The Pulitzer Prize: A century old and still coveted by journalists


The Pulitzer Prizes are the most prestigious awards for U.S. journalists, but novelists, poets, playwrights and composers also are honored. The 100th Pulitzer Prizes will be announced Monday. The film industry has its Oscars, the music industry its Grammys. For the news media, it's the Pulitzer Prizes.

American newspapers are accorded no greater honor than the gold medal in the Public Service category, but journalists, photographers, writers, composers and playwrights also are singled out for glory.

On Monday the 100th edition of the prizes will be announced by the Columbia University School of Journalism, which administers the Pulitzer Prize. Following are several informative facts and curious tidbits about the prizes:

The prize is named after Joseph Pulitzer (1847-1911), a Hungarian-American newspaper publisher who bequeathed the money to set up the prize. As a young man Pulitzer emigrated from a small town in Hungary to the United States. Starting out in various odd jobs, he eventually came to the newspaper business and worked his way up the career ladder to become publisher of the New York World, where he pioneered the idea of investigative journalism. In his will Pulitzer bequeathed money for two purposes - to establish the Columbia University Journalism School and the Pulitzer Prize. Initially, Pulitzer conceived of four prizes for journalism, four for writers and playwrights and one in the area of education, but he allowed for changes in the awards. Today, prizes are handed out in 21 categories, 14 in newspaper journalism, including photography. The remaining seven prizes are for writers of both fiction and non-fiction, poets, composers and playwrights. The award comes with a certificate and $10,000. The newspaper that wins Pulitzer Prize for Public Service gets a gold medal.

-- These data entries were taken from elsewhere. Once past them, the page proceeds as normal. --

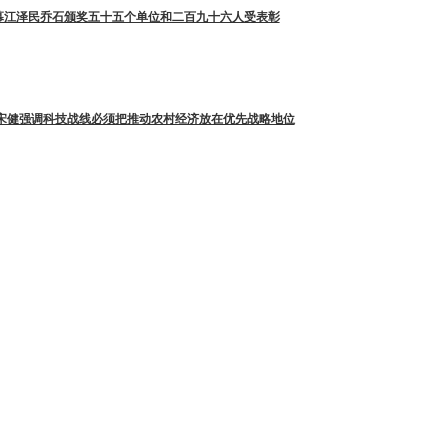
幕江泽民乔石颁奖五十五个单位和二百九十六人受表彰
 宋健强调科技战线必须把推动农村经济放在优先战略地位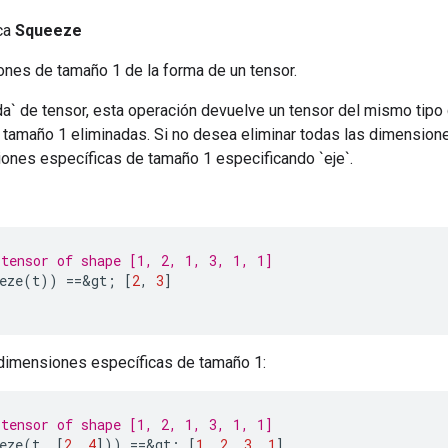
ica
Squeeze
ones de tamaño 1 de la forma de un tensor.
a` de tensor, esta operación devuelve un tensor del mismo tipo
tamaño 1 eliminadas. Si no desea eliminar todas las dimension
iones específicas de tamaño 1 especificando `eje`.
tensor of shape [1, 2, 1, 3, 1, 1]
eze
(
t
))
==&
gt
;
[
2
,
3
]
r dimensiones específicas de tamaño 1:
tensor of shape [1, 2, 1, 3, 1, 1]
eze
(
t
,
[
2
,
4
]))
==&
gt
;
[
1
,
2
,
3
,
1
]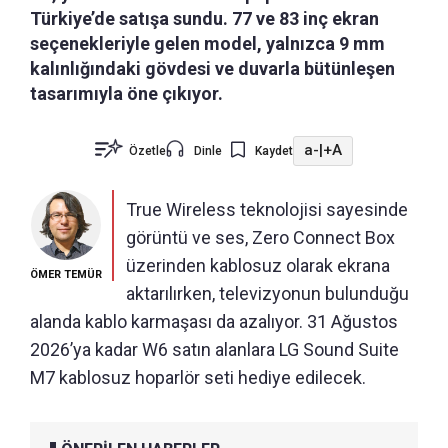
Türkiye’de satışa sundu. 77 ve 83 inç ekran
seçenekleriyle gelen model, yalnızca 9 mm
kalınlığındaki gövdesi ve duvarla bütünleşen
tasarımıyla öne çıkıyor.
a-
|
+A
Özetle
Dinle
Kaydet
True Wireless teknolojisi sayesinde
görüntü ve ses, Zero Connect Box
üzerinden kablosuz olarak ekrana
ÖMER TEMÜR
aktarılırken, televizyonun bulunduğu
alanda kablo karmaşası da azalıyor. 31 Ağustos
2026’ya kadar W6 satın alanlara LG Sound Suite
M7 kablosuz hoparlör seti hediye edilecek.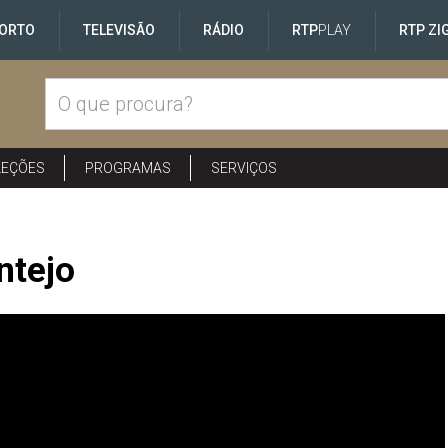
ORTO
TELEVISÃO
RÁDIO
RTP
PLAY
RTP ZI
LEÇÕES
PROGRAMAS
SERVIÇOS
ntejo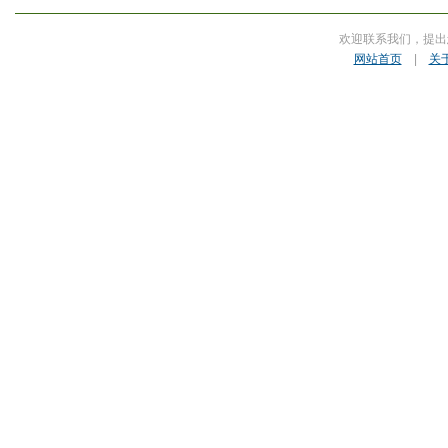
欢迎联系我们，提出
网站首页
|
关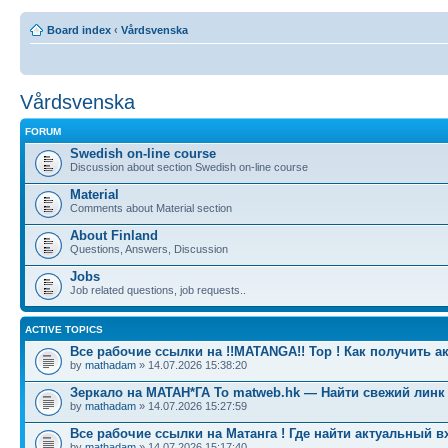
Board index
‹
Vårdsvenska
Vårdsvenska
FORUM
Swedish on-line course
Discussion about section Swedish on-line course
Material
Comments about Material section
About Finland
Questions, Answers, Discussion
Jobs
Job related questions, job requests..
ACTIVE TOPICS
Все рабочие ссылки на !!MATANGA!! Тор ! Как получить а
by
mathadam
» 14.07.2026 15:38:20
Зеркало на МАТАН*ГА To matweb.hk — Найти свежий линк
by
mathadam
» 14.07.2026 15:27:59
Все рабочие ссылки на Матанга ! Где найти актуальный в
by
mathadam
» 14.07.2026 15:17:40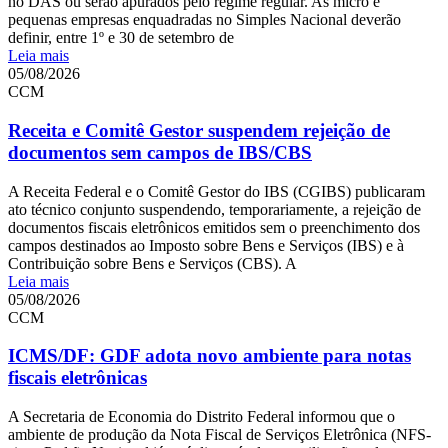
no DAS ou serão apurados pelo regime regular. As micro e
pequenas empresas enquadradas no Simples Nacional deverão
definir, entre 1º e 30 de setembro de
Leia mais
05/08/2026
CCM
Receita e Comitê Gestor suspendem rejeição de
documentos sem campos de IBS/CBS
A Receita Federal e o Comitê Gestor do IBS (CGIBS) publicaram
ato técnico conjunto suspendendo, temporariamente, a rejeição de
documentos fiscais eletrônicos emitidos sem o preenchimento dos
campos destinados ao Imposto sobre Bens e Serviços (IBS) e à
Contribuição sobre Bens e Serviços (CBS). A
Leia mais
05/08/2026
CCM
ICMS/DF: GDF adota novo ambiente para notas
fiscais eletrônicas
A Secretaria de Economia do Distrito Federal informou que o
ambiente de produção da Nota Fiscal de Serviços Eletrônica (NFS-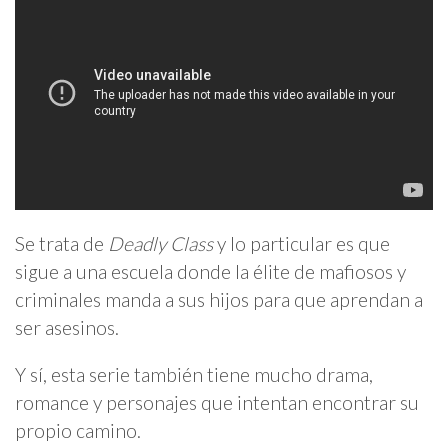
Se trata de
Deadly Class
y lo particular es que
sigue a una escuela donde la élite de mafiosos y
criminales manda a sus hijos para que aprendan a
ser asesinos.
Y sí, esta serie también tiene mucho drama,
romance y personajes que intentan encontrar su
propio camino.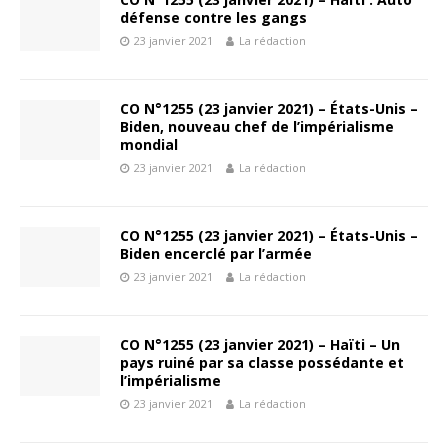
défense contre les gangs
23 janvier 2021
La rédaction
CO N°1255 (23 janvier 2021) – États-Unis –
Biden, nouveau chef de l’impérialisme
mondial
23 janvier 2021
La rédaction
CO N°1255 (23 janvier 2021) – États-Unis –
Biden encerclé par l’armée
23 janvier 2021
La rédaction
CO N°1255 (23 janvier 2021) – Haïti – Un
pays ruiné par sa classe possédante et
l’impérialisme
23 janvier 2021
La rédaction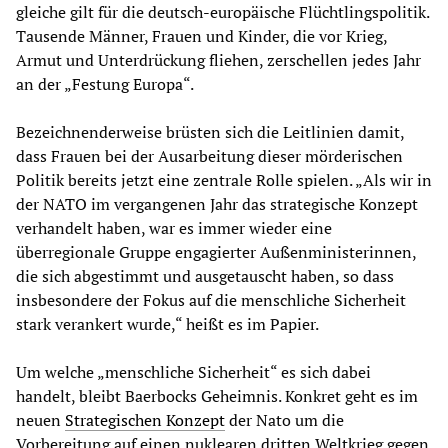
gleiche gilt für die deutsch-europäische Flüchtlingspolitik.
Tausende Männer, Frauen und Kinder, die vor Krieg,
Armut und Unterdrückung fliehen, zerschellen jedes Jahr
an der „Festung Europa“.
Bezeichnenderweise brüsten sich die Leitlinien damit,
dass Frauen bei der Ausarbeitung dieser mörderischen
Politik bereits jetzt eine zentrale Rolle spielen. „Als wir in
der NATO im vergangenen Jahr das strategische Konzept
verhandelt haben, war es immer wieder eine
überregionale Gruppe engagierter Außenministerinnen,
die sich abgestimmt und ausgetauscht haben, so dass
insbesondere der Fokus auf die menschliche Sicherheit
stark verankert wurde,“ heißt es im Papier.
Um welche „menschliche Sicherheit“ es sich dabei
handelt, bleibt Baerbocks Geheimnis. Konkret geht es im
neuen
Strategischen Konzept
der Nato um die
Vorbereitung auf einen nuklearen dritten Weltkrieg gegen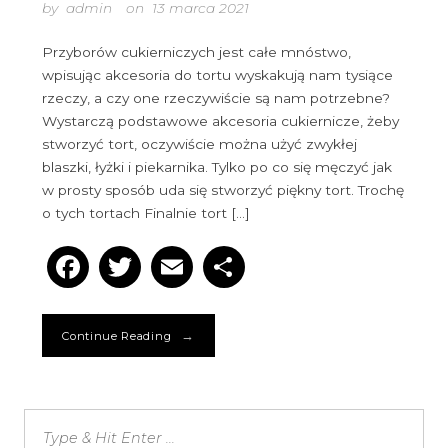
by
admin
on
13 marca 2021
Przyborów cukierniczych jest całe mnóstwo,
wpisując akcesoria do tortu wyskakują nam tysiące
rzeczy, a czy one rzeczywiście są nam potrzebne?
Wystarczą podstawowe akcesoria cukiernicze, żeby
stworzyć tort, oczywiście można użyć zwykłej
blaszki, łyżki i piekarnika. Tylko po co się męczyć jak
w prosty sposób uda się stworzyć piękny tort. Trochę
o tych tortach Finalnie tort […]
Facebook
Twitter
Email
Podziel
się
→
Continue Reading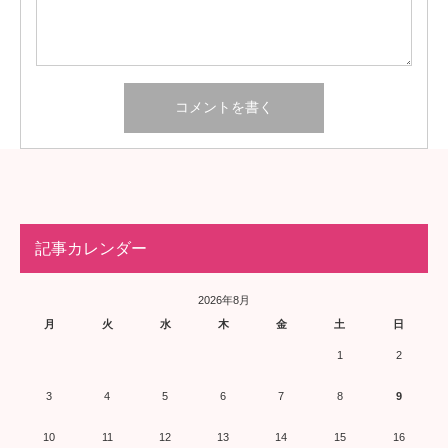
記事カレンダー
2026年8月
月
火
水
木
金
土
日
1
2
3
4
5
6
7
8
9
10
11
12
13
14
15
16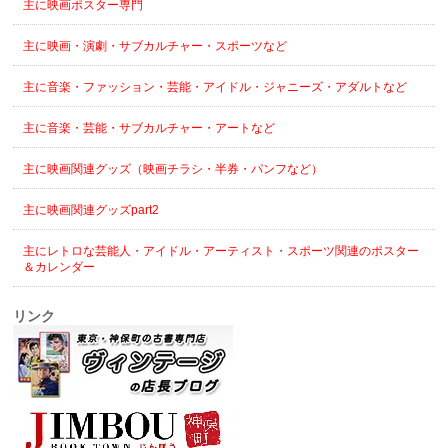
主に映画ポスター専門
主に映画・演劇・サブカルチャー・スポーツなど
主に音楽・ファッション・芸能・アイドル・ジャニーズ・アダルトなど
主に音楽・芸能・サブカルチャー・アートなど
主に映画関連グッズ（映画チラシ・半券・パンフなど）
主に映画関連グッズpart2
主にレトロな芸能人・アイドル・アーティスト・スポーツ関連のポスター
＆カレンダー
リンク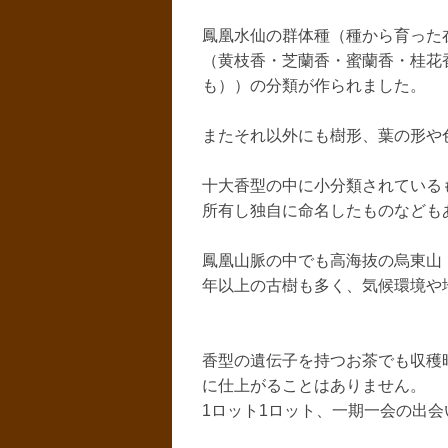
鳳凰水仙の群体種（種から育った
（黄枝香・芝蘭香・蜜蘭香・桂花
も））の分類が作られました。
またそれ以外にも樹形、葉の形や
十大香型の中に小分類されている
所有し独自に命名したものなども
鳳凰山脈の中でも高海抜の烏東山（
年以上の古樹も多く、気候環境や
香型の遺伝子を持つお茶でも収穫
に仕上がることはありません。
1ロット1ロット、一期一会の出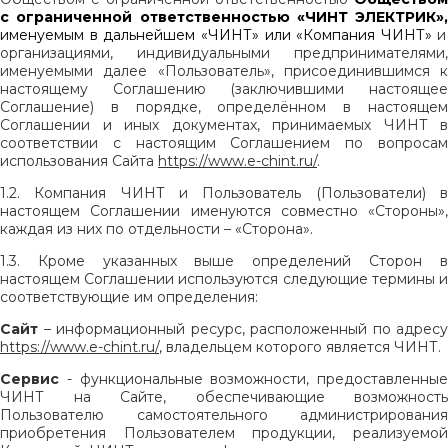
с ограниченной ответственностью «ЧИНТ ЭЛЕКТРИК»,
именуемым в дальнейшем «ЧИНТ» или «Компания ЧИНТ»
и
организациями, индивидуальными предпринимателями,
именуемыми далее «Пользователь», присоединившимся к
настоящему Соглашению (заключившими настоящее
Соглашение) в порядке, определённом в настоящем
Соглашении и иных документах, принимаемых ЧИНТ в
соответствии с настоящим Соглашением по вопросам
использования Сайта
https://www.e-chint.ru/
.
1.2. Компания
ЧИНТ и Пользователь (Пользователи) 
настоящем Соглашении именуются совместно «Стороны»,
каждая из них по отдельности – «Сторона».
1.3. Кроме указанных выше определений Сторон в
настоящем Соглашении используются следующие термины и
соответствующие им определения:
Сайт
– информационный ресурс, расположенный по адресу
https://www.e-chint.ru/
,
владельцем которого является ЧИНТ
.
Сервис
- функциональные возможности, предоставленные
ЧИНТ
на Сайте, обеспечивающие возможность
Пользователю самостоятельного администрирования
приобретения Пользователем продукции, реализуемой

The prizes are reserved exclusively for U.S. citizens although there are exceptions made for nominees who write a book about U.S. history or whose article appeared in the U.S. media. In those cases the nationality plays no role.

If the jury is not convinced about the quality of the submissions in any of the categories, it can decide not to hand out an award that year. This happens more often than one would expect. For example in 2012 there was no winner in the literature category, while in 2014 the jury issued no award for journalism feature writing.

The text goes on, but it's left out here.